Alteration of the pH dependence of coronavirus-induced cell fusion: effect of mutations in the spike glycoprotein



Journal of Virology 65(4): 1916-1928



Infection of susceptible murine cells with the coronavirus mouse hepatitis virus type 4 (MHV4) results in extensive cell-cell fusion at pHs from 5.5 to 8.5. The endosomotropic weak bases chloroquine and ammonium chloride do not prevent MHV4 infection. In marked contrast, we have selected variants from a neural cell line persistently infected with MHV4 which are entirely dependent on acid pH to fuse host cells and are strongly inhibited by endosomotropic weak bases.

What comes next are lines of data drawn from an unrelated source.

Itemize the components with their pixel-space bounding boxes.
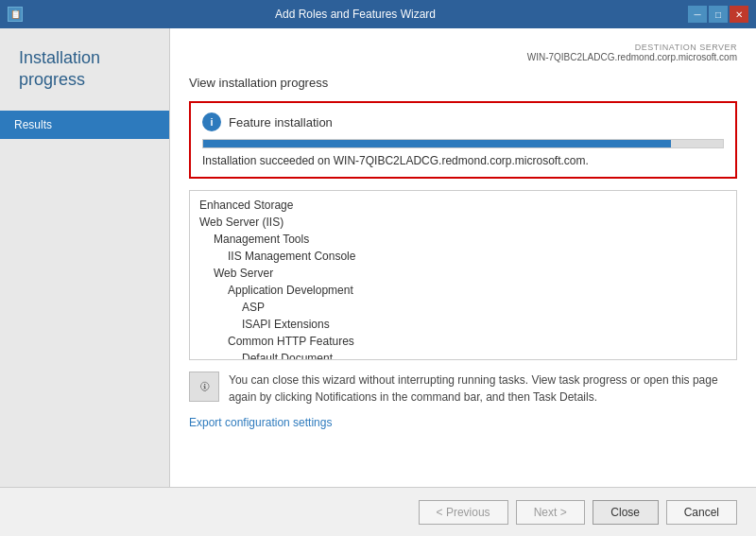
success-text: Installation succeeded on WIN-7QIBC2LADC… bbox=[202, 154, 724, 167]
list-item: IIS Management Console bbox=[190, 248, 736, 265]
list-item: Web Server bbox=[190, 265, 736, 282]
sidebar-item-results[interactable]: Results bbox=[0, 111, 169, 139]
notice-text: You can close this wizard without interr… bbox=[229, 372, 737, 406]
left-panel: Installation progress Results bbox=[0, 28, 170, 487]
main-container: Installation progress Results DESTINATIO… bbox=[0, 28, 756, 536]
minimize-button[interactable]: ─ bbox=[688, 6, 707, 23]
page-title: Installation progress bbox=[0, 47, 169, 111]
content-area: Installation progress Results DESTINATIO… bbox=[0, 28, 756, 487]
progress-bar-container bbox=[202, 139, 724, 148]
next-button[interactable]: Next > bbox=[516, 500, 585, 525]
list-item: Enhanced Storage bbox=[190, 197, 736, 214]
list-item: Web Server (IIS) bbox=[190, 214, 736, 231]
footer: < Previous Next > Close Cancel bbox=[0, 487, 756, 536]
feature-installation-box: i Feature installation Installation succ… bbox=[189, 101, 737, 179]
list-item: ASP bbox=[190, 299, 736, 316]
notice-box: 🛈 You can close this wizard without inte… bbox=[189, 372, 737, 406]
feature-title: Feature installation bbox=[229, 115, 333, 130]
window-title: Add Roles and Features Wizard bbox=[23, 8, 688, 21]
list-item: Management Tools bbox=[190, 231, 736, 248]
destination-server-label: DESTINATION SERVER bbox=[527, 43, 737, 52]
list-item: ISAPI Extensions bbox=[190, 316, 736, 333]
list-item: Default Document bbox=[190, 350, 736, 360]
feature-list[interactable]: Enhanced StorageWeb Server (IIS)Manageme… bbox=[189, 190, 737, 360]
section-title: View installation progress bbox=[189, 76, 737, 90]
list-item: Common HTTP Features bbox=[190, 333, 736, 350]
export-link[interactable]: Export configuration settings bbox=[189, 416, 332, 429]
window-controls: ─ □ ✕ bbox=[688, 6, 748, 23]
window-close-button[interactable]: ✕ bbox=[730, 6, 748, 23]
right-panel: DESTINATION SERVER WIN-7QIBC2LADCG.redmo… bbox=[170, 28, 756, 487]
feature-header: i Feature installation bbox=[202, 112, 724, 131]
destination-server-info: DESTINATION SERVER WIN-7QIBC2LADCG.redmo… bbox=[527, 43, 737, 62]
previous-button[interactable]: < Previous bbox=[419, 500, 508, 525]
progress-bar bbox=[203, 140, 671, 147]
destination-server-value: WIN-7QIBC2LADCG.redmond.corp.microsoft.c… bbox=[527, 52, 737, 62]
maximize-button[interactable]: □ bbox=[709, 6, 728, 23]
list-item: Application Development bbox=[190, 282, 736, 299]
app-icon: 📋 bbox=[8, 7, 23, 22]
title-bar: 📋 Add Roles and Features Wizard ─ □ ✕ bbox=[0, 0, 756, 28]
cancel-button[interactable]: Cancel bbox=[666, 500, 737, 525]
close-button[interactable]: Close bbox=[593, 500, 659, 525]
feature-list-inner: Enhanced StorageWeb Server (IIS)Manageme… bbox=[190, 191, 736, 360]
notice-icon: 🛈 bbox=[189, 372, 219, 402]
info-icon: i bbox=[202, 112, 221, 131]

Wild-type and variant viruses were compared at the level of the fusion-active surface (S) glycoprotein gene. Cloning and sequencing of each 4,131-base open reading frame predicted a total of eight amino acid differences which fell into three distinct clusters. Each S glycoprotein, when expressed from cDNA, was synthesized in equivalent amounts, and similar proportions were transported to the cell surface. Wild-type S induced cell-cell fusion at neutral pH, whereas variant S required prolonged exposure to acidic pH to induce fusion. Expression of hybrid S genes prepared by exchange of restriction fragments between wild-type and variant cDNAs revealed that elimination of neutral pH fusion was solely dependent on amino acid alterations at positions 1067 (Q to H), 1094 (Q to H), and 1114 (L to R). These changes lie within a predicted heptad repeat region of the transmembrane cleavage fragment of S (S2). These findings demonstrate that the pH dependence of coronavirus fusion is highly variable and that this variability can be determined by as few as three amino acid residues.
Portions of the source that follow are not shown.